In a surprising development that has sent shockwaves through the artificial intelligence community, OpenAI's ChatGPT has been ranked a disappointing eighth position in a comprehensive study evaluating leading AI models. The research, conducted by British company Prolific, places the pioneering chatbot behind several competitors including multiple Gemini models, Grok versions, and even offerings from relatively newer players like DeepSeek and Mistral.
The Humaine Benchmark: A New Way to Measure AI
The study, published in September, utilized a unique evaluation system called "Humaine" that the company claims is specifically "built to understand AI performance through the lens of natural human interaction." This approach marks a significant departure from traditional evaluation methods that have dominated AI assessment until now.
Prolific criticized current AI evaluation standards in their blogpost, stating: "Current evaluation is heavily skewed towards metrics that are meaningful to researchers but opaque to everyday users, such as accuracy on specialised datasets, performance on esoteric reasoning tasks, etc." The company emphasized that this has created a fundamental disconnect between what gets optimized during development and what ordinary users actually value in their daily interactions with AI systems.
The Top Performers and ChatGPT's Position
According to the Humaine study results, the top 10 AI models ranked as follows:
Gemini 2.5 Pro from Google claimed the top position, followed by DeepSeek v3 in second place. French company Mistral's Magistral Medium secured third position, while xAI's Grok 4 and Grok 3 took fourth and fifth places respectively.
Google's Gemini 2.5 Flash ranked sixth, with DeepSeek R1 in seventh position. ChatGPT-4.1 from OpenAI finally appeared at eighth place, followed by Google's Gemma in ninth and Gemini 2.0 Flash rounding out the top ten.
Methodology and Market Implications
The researchers addressed potential concerns about their methodology, noting that even human preference leaderboards can be flawed if not designed with scientific rigor. They pointed out that platforms requiring users to vote for their favorite model often suffer from sample bias and likely overrepresent tech-savvy users rather than the general population.

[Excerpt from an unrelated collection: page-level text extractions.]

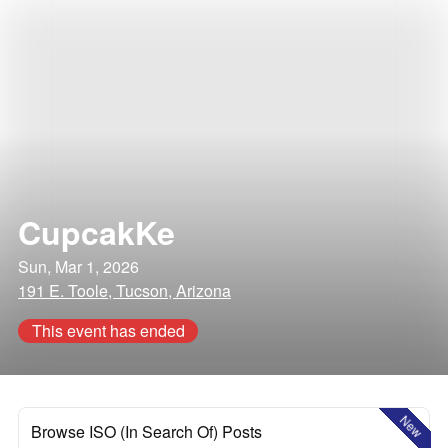
CupcakKe
Sun, Mar 1, 2026
191 E. Toole, Tucson, Arizona
This event has ended
New
Browse ISO (In Search Of) Posts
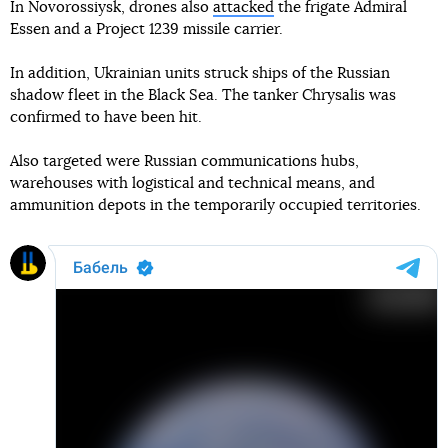
In Novorossiysk, drones also
attacked
the frigate Admiral
Essen and a Project 1239 missile carrier.
In addition, Ukrainian units struck ships of the Russian
shadow fleet in the Black Sea. The tanker Chrysalis was
confirmed to have been hit.
Also targeted were Russian communications hubs,
warehouses with logistical and technical means, and
ammunition depots in the temporarily occupied territories.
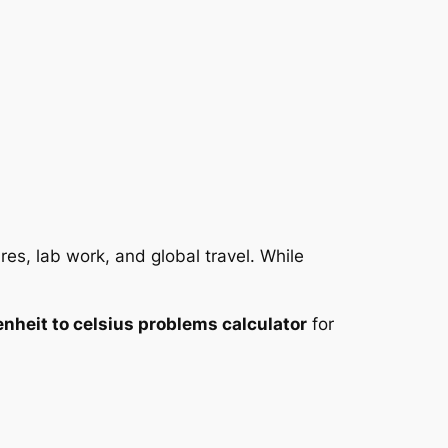
es, lab work, and global travel. While
enheit to celsius problems calculator
for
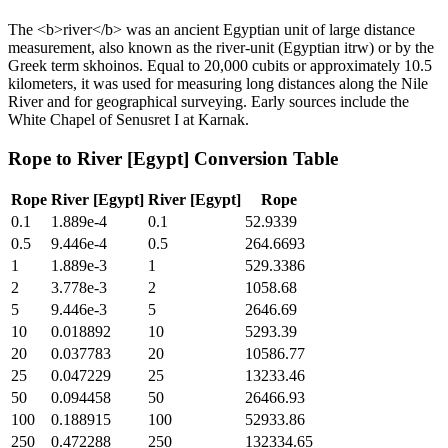
The <b>river</b> was an ancient Egyptian unit of large distance
measurement, also known as the river-unit (Egyptian itrw) or by the
Greek term skhoinos. Equal to 20,000 cubits or approximately 10.5
kilometers, it was used for measuring long distances along the Nile
River and for geographical surveying. Early sources include the
White Chapel of Senusret I at Karnak.
Rope
to
River [Egypt]
Conversion Table
Rope
River [Egypt]
River [Egypt]
Rope
0.1
1.889e-4
0.1
52.9339
0.5
9.446e-4
0.5
264.6693
1
1.889e-3
1
529.3386
2
3.778e-3
2
1058.68
5
9.446e-3
5
2646.69
10
0.018892
10
5293.39
20
0.037783
20
10586.77
25
0.047229
25
13233.46
50
0.094458
50
26466.93
100
0.188915
100
52933.86
250
0.472288
250
132334.65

The new leaderboard aims to address these issues through automated quality monitoring to ensure participants engaged thoughtfully with evaluation tasks. This approach attempts to create a more accurate representation of how these AI models perform in real-world scenarios that matter to everyday users.

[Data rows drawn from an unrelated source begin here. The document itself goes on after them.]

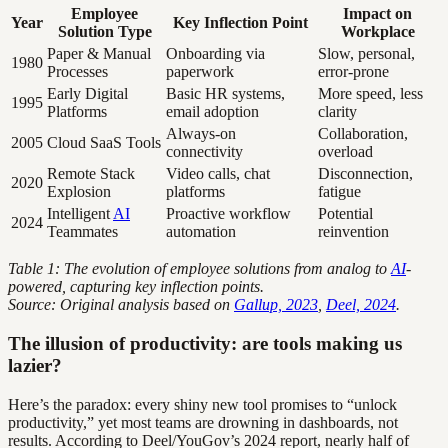
Employee
Impact on
Year
Key Inflection Point
Solution Type
Workplace
Paper & Manual
Onboarding via
Slow, personal,
1980
Processes
paperwork
error-prone
Early Digital
Basic HR systems,
More speed, less
1995
Platforms
email adoption
clarity
Always-on
Collaboration,
2005
Cloud SaaS Tools
connectivity
overload
Remote Stack
Video calls, chat
Disconnection,
2020
Explosion
platforms
fatigue
Intelligent
AI
Proactive workflow
Potential
2024
Teammates
automation
reinvention
Table 1: The evolution of employee solutions from analog to
AI
-
powered, capturing key inflection points.
Source: Original analysis based on
Gallup, 2023
,
Deel, 2024
.
The illusion of productivity: are tools making us
lazier?
Here’s the paradox: every shiny new tool promises to “unlock
productivity,” yet most teams are drowning in dashboards, not
results. According to Deel/YouGov’s 2024 report, nearly half of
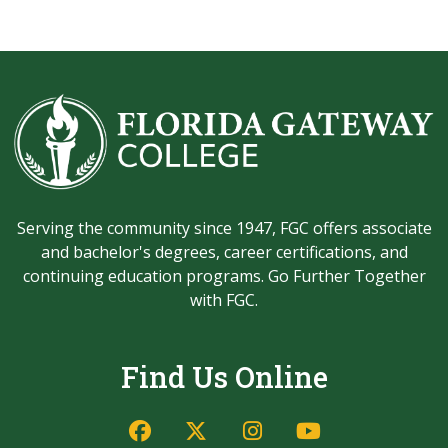
Serving the community since 1947, FGC offers associate
and bachelor's degrees, career certifications, and
continuing education programs. Go Further Together
with FGC.
Find Us Online
Facebook
Twitter/X
Instagram
YouTube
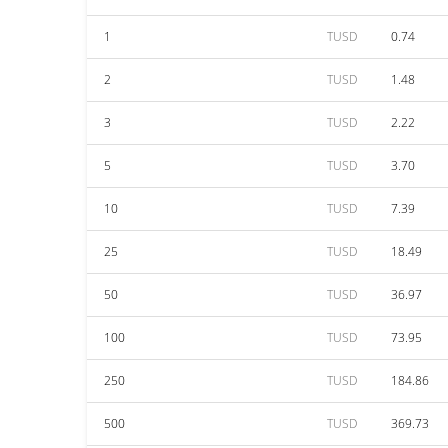
1
TUSD
0.74
2
TUSD
1.48
3
TUSD
2.22
5
TUSD
3.70
10
TUSD
7.39
25
TUSD
18.49
50
TUSD
36.97
100
TUSD
73.95
250
TUSD
184.86
500
TUSD
369.73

It's important to note that the study was conducted before Google released its Gemini 3 Pro model and before xAI rolled out their Grok 4.1 and Grok 4.1 Thinking models. However, the timing doesn't fully explain ChatGPT's surprisingly low ranking, especially given its market dominance since its public debut in late 2022.
While Gemini 2.5 Pro topping another benchmark isn't particularly surprising given its strong performance across various leaderboards since launch, OpenAI's failure to place any model in the top five represents a significant development in the rapidly evolving AI landscape. The fact that ChatGPT ranked behind multiple models from newer entrants like DeepSeek and Grok raises important questions about the direction of AI development and what truly constitutes quality in AI-human interactions.
The researchers didn't provide specific reasoning behind ChatGPT's relatively low placement in the rankings but noted that Google's Gemini-2.5-Pro consistently ranked as the top model for the "Overall Winner" metric throughout their evaluation process.